The records below must be repeated exactly, but without their pictures.

(Supplied data)

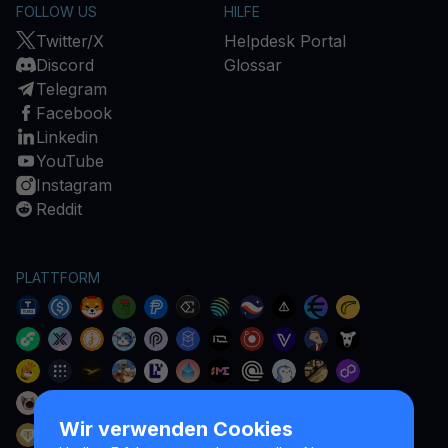
FOLLOW US
HILFE
Twitter/X
Helpdesk Portal
Discord
Glossar
Telegram
Facebook
Linkedin
YouTube
Instagram
Reddit
PLATTFORM
Wir verwenden Cookies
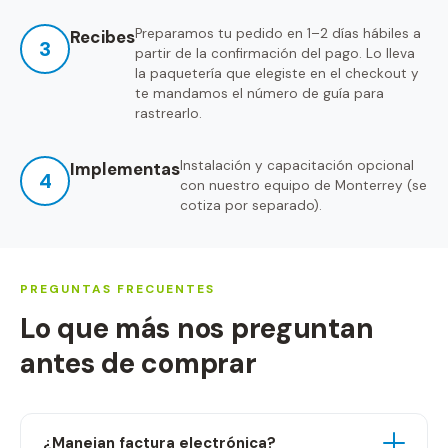
Preparamos tu pedido en 1–2 días hábiles a
Recibes
3
partir de la confirmación del pago. Lo lleva
la paquetería que elegiste en el checkout y
te mandamos el número de guía para
rastrearlo.
Instalación y capacitación opcional
Implementas
4
con nuestro equipo de Monterrey (se
cotiza por separado).
PREGUNTAS FRECUENTES
Lo que más nos preguntan
antes de comprar
¿Manejan factura electrónica?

(End Supplied data)

**Answer section:**
FOLLOW US
HILFE
Twitter/X
Helpdesk Portal
Discord
Glossar
Telegram
Facebook
Linkedin
YouTube
Instagram
Reddit
PLATTFORM
Wir verwenden Cookies
Preparamos tu pedido en 1–2 días hábiles a
Recibes
3
partir de la confirmación del pago. Lo lleva
la paquetería que elegiste en el checkout y
te mandamos el número de guía para
rastrearlo.
Instalación y capacitación opcional
Implementas
4
con nuestro equipo de Monterrey (se
cotiza por separado).
PREGUNTAS FRECUENTES
Lo que más nos preguntan
antes de comprar
¿Manejan factura electrónica?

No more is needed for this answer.